Page-level text extractions:
=====

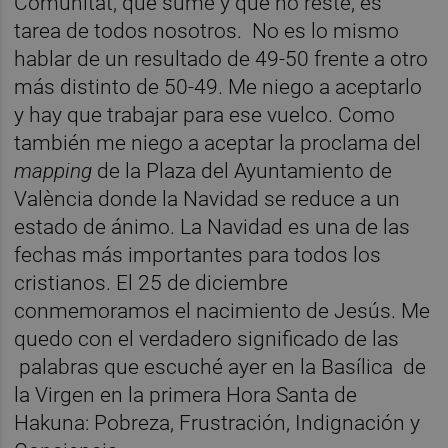
Comunitat, que sume y que no reste, es
tarea de todos nosotros. No es lo mismo
hablar de un resultado de 49-50 frente a otro
más distinto de 50-49. Me niego a aceptarlo
y hay que trabajar para ese vuelco. Como
también me niego a aceptar la proclama del
mapping
de la Plaza del Ayuntamiento de
València donde la Navidad se reduce a un
estado de ánimo. La Navidad es una de las
fechas más importantes para todos los
cristianos. El 25 de diciembre
conmemoramos el nacimiento de Jesús. Me
quedo con el verdadero significado de las
palabras que escuché ayer en la Basílica de
la Virgen en la primera Hora Santa de
Hakuna: Pobreza, Frustración, Indignación y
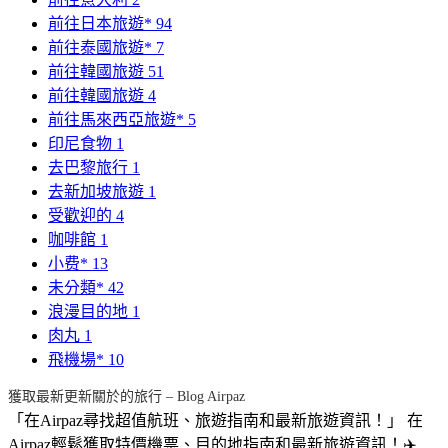
前往日本旅遊*
94
前往泰國旅遊*
7
前往韓國旅遊
51
前往韓國旅遊
4
前往馬來西亞旅遊*
5
印尼食物
1
去巴黎旅行
1
去新加坡旅遊
1
受歡迎的
4
咖啡館
1
小费*
13
未分類*
42
浪漫目的地
1
肉丸
1
飛機場*
10
獲取最新更新關於的旅行 – Blog Airpaz
「在Airpaz尋找超值航班、旅遊指南和最新旅遊資訊！」 在
Airpaz輕鬆獲取特價機票、目的地指南和最新旅遊資訊！✈️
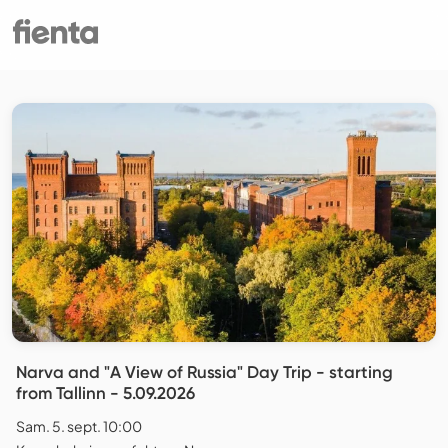
Narva and "A View of Russia" Day Trip - starting
from Tallinn - 5.09.2026
Sam. 5. sept. 10:00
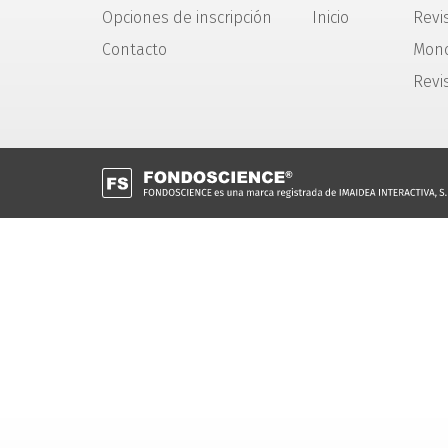
Opciones de inscripción
Inicio
Revis
Contacto
Mono
Revi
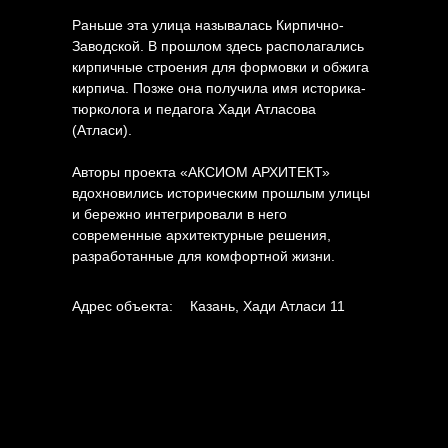
О нас
Услуги
Контакты
Раньше эта улица называлась Кирпично-
Заводской. В прошлом здесь располагались
Проекты
Новости
кирпичные строения для формовки и обжига
кирпича. Позже она получила имя историка-
тюрколога и педагога Хади Атласова
+7 (843) 558-58-20
(Атласи).
rodos-kzn@mail.ru
Авторы проекта «АКСИОМ АРХИТЕКТ»
вдохновились историческим прошлым улицы
Политика конфиденциальности
и бережно интегрировали в него
современные архитектурные решения,
Пользовательское соглашение
разработанные для комфортной жизни.
Адрес объекта:
Казань, Хади Атласи 11
Сайт сделан в агентстве «Горилла»
© 2024 Все права защищены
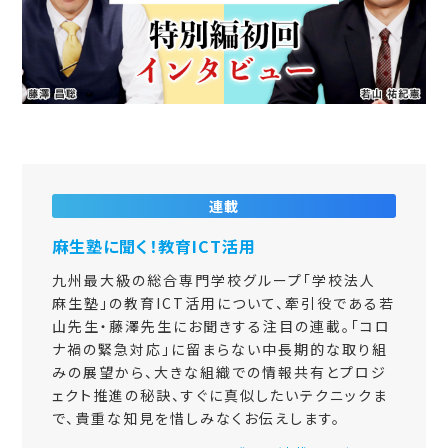
連載
麻生塾に聞く！教育ICT活用
九州最大級の総合専門学校グループ「学校法人
麻生塾」の教育ICT活用について、牽引役である若
山先生・藤澤先生にお聞きする注目の連載。「コロ
ナ禍の緊急対応」に留まらない中長期的な取り組
みの展望から、大きな組織での情報共有とプロジ
ェクト推進の秘訣、すぐに真似したいテクニックま
で、貴重な知見を惜しみなくお伝えします。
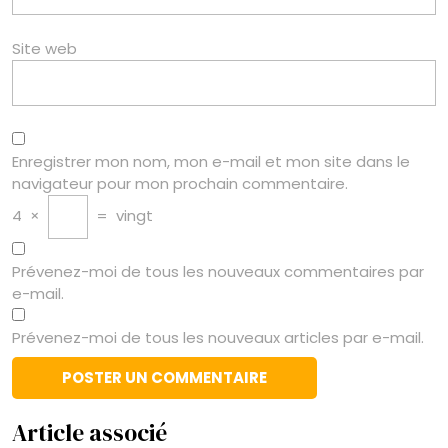
Site web
Enregistrer mon nom, mon e-mail et mon site dans le
navigateur pour mon prochain commentaire.
4
×
=
vingt
Prévenez-moi de tous les nouveaux commentaires par
e-mail.
Prévenez-moi de tous les nouveaux articles par e-mail.
Article associé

=====

Activity: Repeat each entry above word for word, leaving every picture out.

Answer below:
Comunitat, que sume y que no reste, es
tarea de todos nosotros. No es lo mismo
hablar de un resultado de 49-50 frente a otro
más distinto de 50-49. Me niego a aceptarlo
y hay que trabajar para ese vuelco. Como
también me niego a aceptar la proclama del
mapping
de la Plaza del Ayuntamiento de
València donde la Navidad se reduce a un
estado de ánimo. La Navidad es una de las
fechas más importantes para todos los
cristianos. El 25 de diciembre
conmemoramos el nacimiento de Jesús. Me
quedo con el verdadero significado de las
palabras que escuché ayer en la Basílica de
la Virgen en la primera Hora Santa de
Hakuna: Pobreza, Frustración, Indignación y
前往日本旅遊*
94
前往泰國旅遊*
7
前往韓國旅遊
51
前往韓國旅遊
4
前往馬來西亞旅遊*
5
印尼食物
1
去巴黎旅行
1
去新加坡旅遊
1
受歡迎的
4
咖啡館
1
小费*
13
未分類*
42
浪漫目的地
1
肉丸
1
飛機場*
10
獲取最新更新關於的旅行 – Blog Airpaz
「在Airpaz尋找超值航班、旅遊指南和最新旅遊資訊！」 在
Airpaz輕鬆獲取特價機票、目的地指南和最新旅遊資訊！✈️
Narva and "A View of Russia" Day Trip - starting
from Tallinn - 5.09.2026
Sam. 5. sept. 10:00
Opciones de inscripción
Inicio
Revis
Contacto
Mono
Revi
О нас
Услуги
Контакты
Раньше эта улица называлась Кирпично-
Заводской. В прошлом здесь располагались
Проекты
Новости
кирпичные строения для формовки и обжига
кирпича. Позже она получила имя историка-
тюрколога и педагога Хади Атласова
+7 (843) 558-58-20
(Атласи).
rodos-kzn@mail.ru
Авторы проекта «АКСИОМ АРХИТЕКТ»
вдохновились историческим прошлым улицы
Политика конфиденциальности
и бережно интегрировали в него
современные архитектурные решения,
Пользовательское соглашение
разработанные для комфортной жизни.
Адрес объекта:
Казань, Хади Атласи 11
Сайт сделан в агентстве «Горилла»
© 2024 Все права защищены
連載
麻生塾に聞く！教育ICT活用
九州最大級の総合専門学校グループ「学校法人
麻生塾」の教育ICT活用について、牽引役である若
山先生・藤澤先生にお聞きする注目の連載。「コロ
ナ禍の緊急対応」に留まらない中長期的な取り組
みの展望から、大きな組織での情報共有とプロジ
ェクト推進の秘訣、すぐに真似したいテクニックま
で、貴重な知見を惜しみなくお伝えします。
Site web
Enregistrer mon nom, mon e-mail et mon site dans le
navigateur pour mon prochain commentaire.
4
×
=
vingt
Prévenez-moi de tous les nouveaux commentaires par
e-mail.
Prévenez-moi de tous les nouveaux articles par e-mail.
Article associé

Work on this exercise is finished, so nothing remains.